Try it -> Your answer should be the full data, transcribed exactly, with no pictures in it.

Provided records ->
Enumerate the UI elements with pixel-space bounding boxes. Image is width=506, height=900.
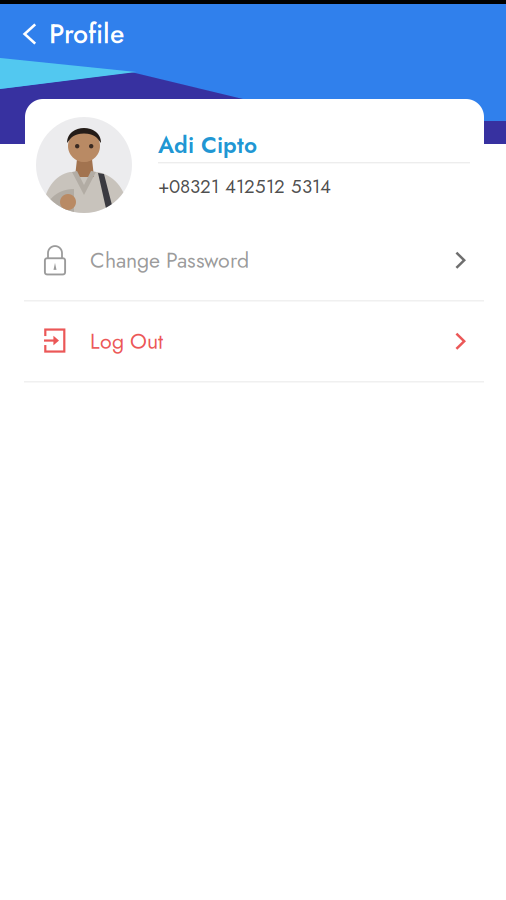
button[interactable]: Log Out (0, 302, 506, 382)
staticText: Log Out (90, 326, 163, 357)
button[interactable]: Change Password (0, 220, 506, 302)
staticText: Change Password (90, 245, 249, 276)
staticText: +08321 412512 5314 (158, 173, 331, 200)
staticText: Profile (49, 15, 124, 53)
button[interactable]: Profile (0, 10, 140, 58)
staticText: Adi Cipto (158, 129, 257, 161)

Result ->
Enumerate the UI elements with pixel-space bounding boxes. Image is width=506, height=900.
button[interactable]: Log Out (0, 302, 506, 382)
staticText: Log Out (90, 326, 163, 357)
button[interactable]: Change Password (0, 220, 506, 302)
staticText: Change Password (90, 245, 249, 276)
staticText: +08321 412512 5314 (158, 173, 331, 200)
staticText: Profile (49, 15, 124, 53)
button[interactable]: Profile (0, 10, 140, 58)
staticText: Adi Cipto (158, 129, 257, 161)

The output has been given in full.